Lionetti, 53, was immediately released on $25,000 bail. He was
scheduled to appear in court July 28 and faces a maximum penalty of
10 years in prison. He will plead not guilty, according to his
attorney. Zachary died July 28, 2007, at his Greenwich, Conn., home
when his arm became trapped in a wall drain leading from the pool to
a water feature pump. The incident received national coverage and
helped prompt the U.S. Congress to pass the first-ever federal Pool
& Spa Safety Act.
“Nothing will bring our son back, but we hope this prosecution will
help prevent another horrific incident like this from happening to
someone else,” parents Brian and Karen Cohn said in a statement.
“Those who knowingly violate pool safety codes designed to protect
children should be held accountable for their actions.”
The Cohns’ pool allegedly was not equipped with dual drains or SVRS
devices, making it out of compliance with Connecticut building code
requirements. The prosecutor, State Attorney David Cohen, charged
that in constructing the vessel, Shoreline Pools went beyond
negligence into the category of recklessness. “The difference
between criminal negligence and manslaughter in the second degree …
is what we call the specific intent of the actor,” he stated.
“Reckless conduct basically involves perceiving a known risk and
ignoring that known risk.”
But Meehan said the “risk” should have been seen by many. The Cohns’
pool was designed by an outside engineer and approved by the
Greenwich building inspector, he said. Meehan added that the
installation met several inspections throughout construction and
received a Certificate of Occupancy, indicating it was suitable for
use. “[At] no step along the way did any of those individuals, who
are now defendants in [a] civil case, indicate that there was
anything out of keeping with regulations,” he said.

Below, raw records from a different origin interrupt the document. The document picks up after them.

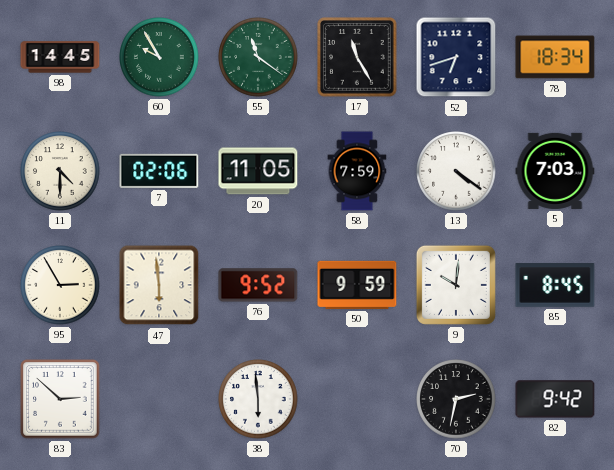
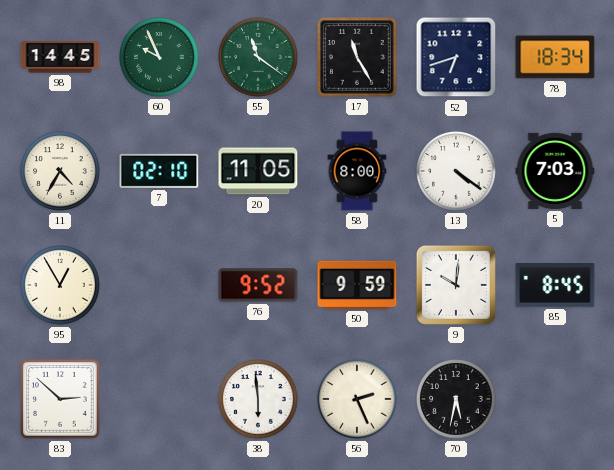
60: 9:55 -> 9:56
11: 4:30 -> 4:35
7: 02:06 -> 02:10
58: 7:59 -> 8:00
95: 2:55 -> 12:55
47: 5:59 -> none
56: none -> 2:26
70: 2:32 -> 5:32
82: 9:42 -> none
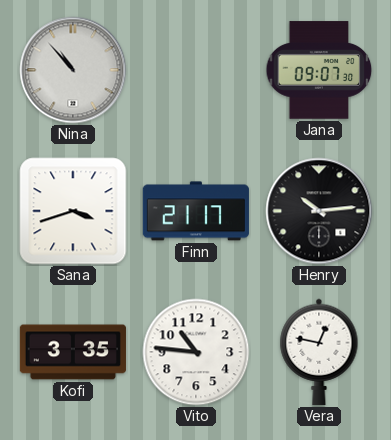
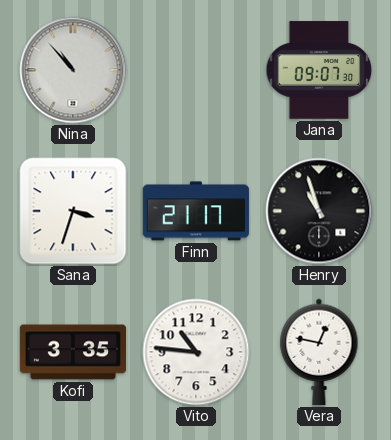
Sana: 3:42 -> 3:33
Henry: 10:14 -> 10:57
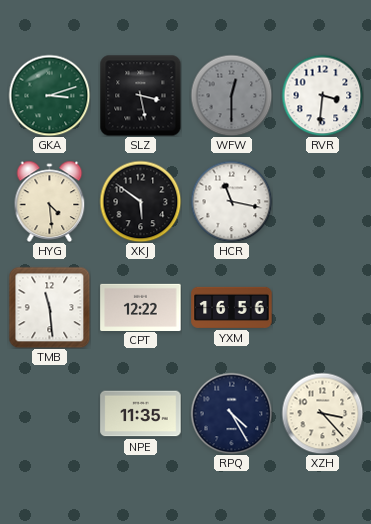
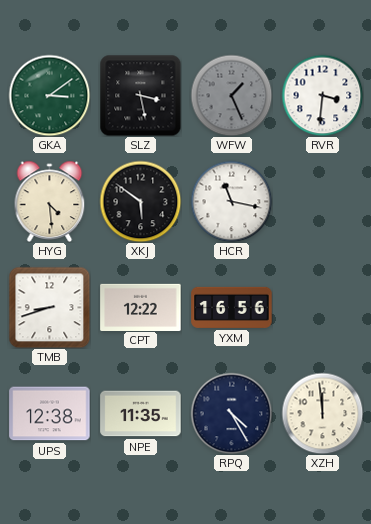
GKA: 3:12 -> 3:09
WFW: 12:30 -> 1:26
TMB: 11:29 -> 8:42
UPS: none -> 12:38
XZH: 3:23 -> 11:59
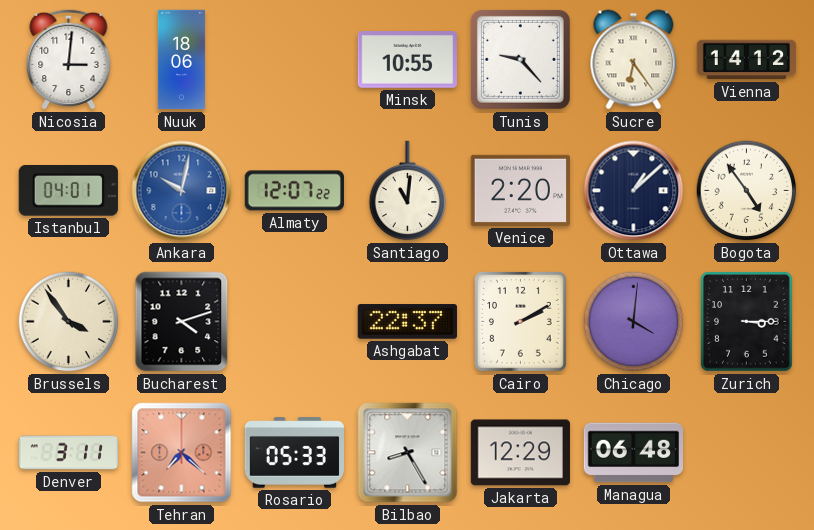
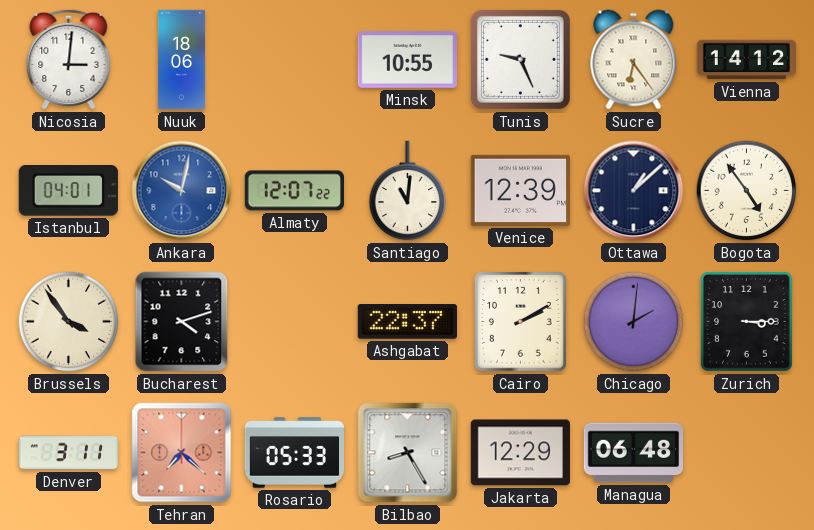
Tunis: 9:23 -> 9:26
Venice: 2:20 -> 12:39
Chicago: 4:01 -> 2:01
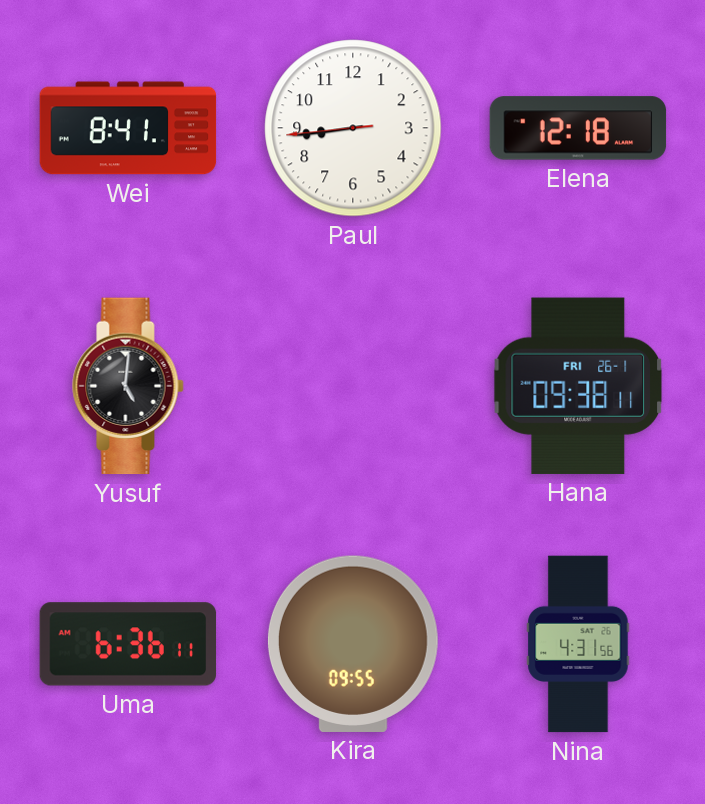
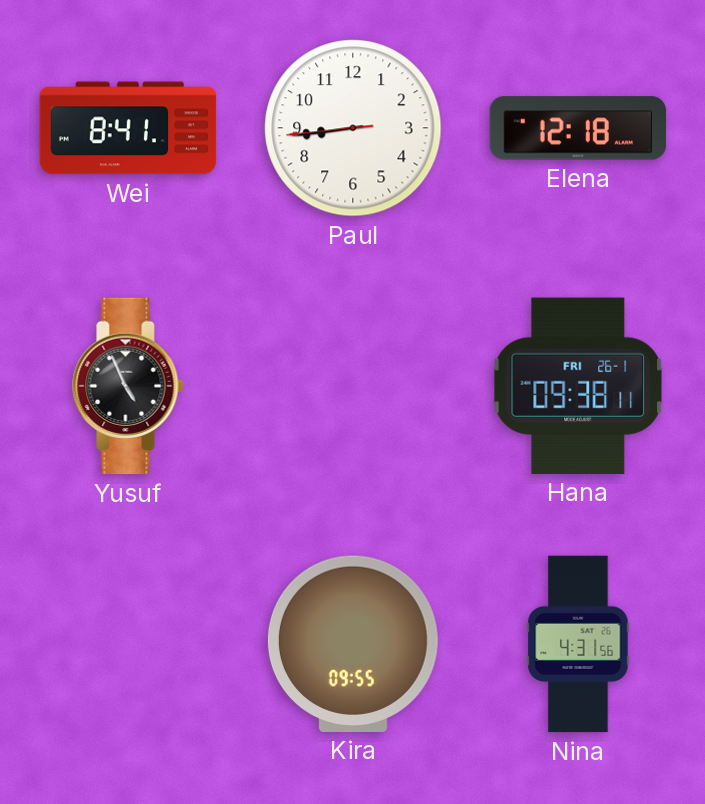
Yusuf: 5:01 -> 4:56
Uma: 6:36 -> none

In an odd
turn of events, three days before the arrest, a warehouse at
Lionetti’s company burned to the ground. The cause for the
late-night fire, which destroyed the building, its contents and
dozens of trucks, has not been determined.

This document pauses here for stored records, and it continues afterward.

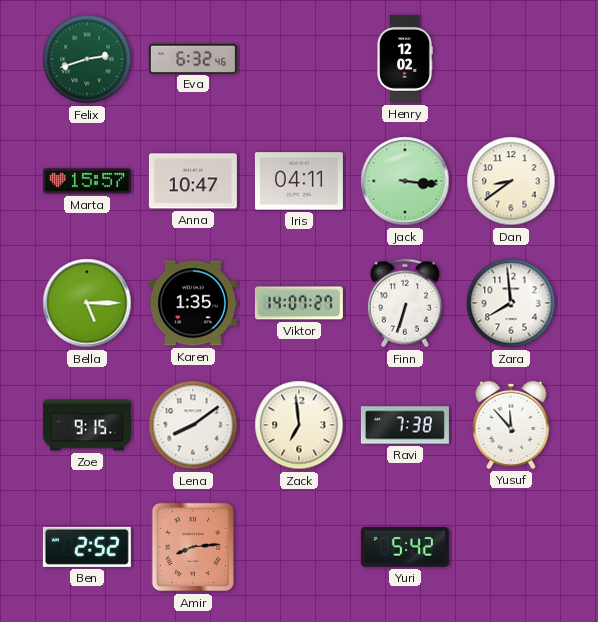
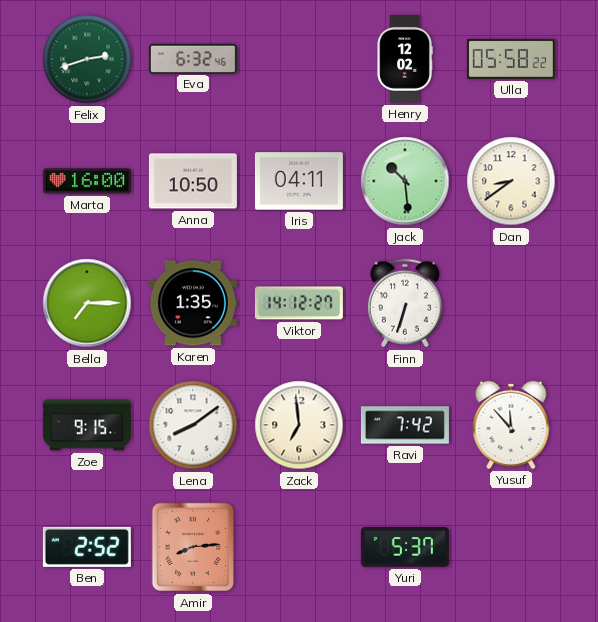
Ulla: none -> 05:58
Marta: 15:57 -> 16:00
Anna: 10:47 -> 10:50
Jack: 3:16 -> 10:29
Bella: 5:15 -> 7:15
Viktor: 14:07 -> 14:12
Zara: 7:59 -> none
Ravi: 7:38 -> 7:42
Yuri: 5:42 -> 5:37
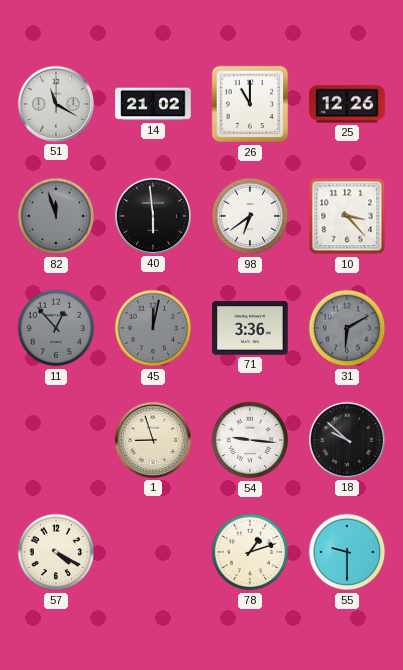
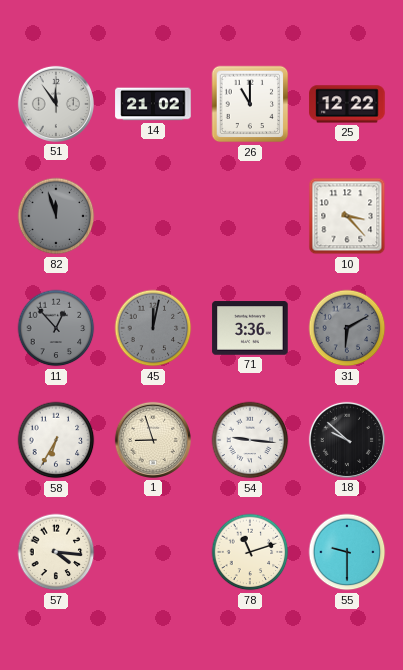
51: 11:20 -> 11:54
25: 12:26 -> 12:22
40: 5:59 -> none
98: 6:39 -> none
58: none -> 6:35
57: 4:20 -> 4:16
78: 1:12 -> 11:12
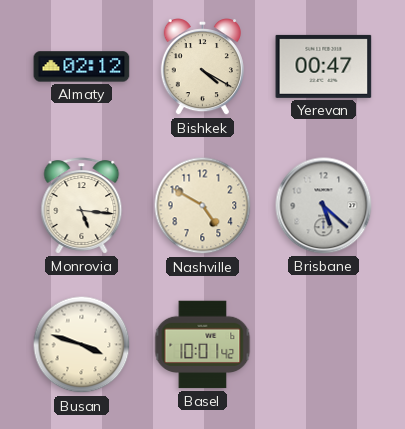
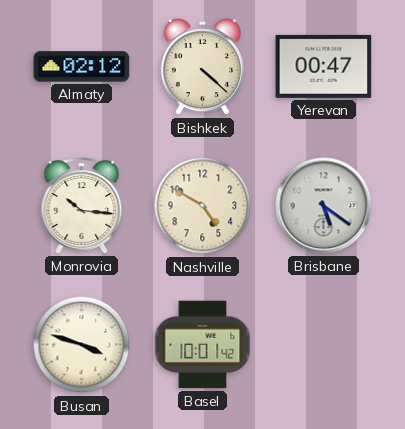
Bishkek: 4:20 -> 4:22
Monrovia: 5:16 -> 10:16
Brisbane: 5:22 -> 5:21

“Shoreline Pools is still operational,” Meehan said. “There’s been
no interruption in their installation or service work. It’s just an
unfortunate piece of serendipity that occurred within 72 hours of
the arrest warrant being served.” The Stamford fire marshal would
not comment, saying the incident was still under investigation.
Shoreline Pools was founded by the Lionetti family in 1968.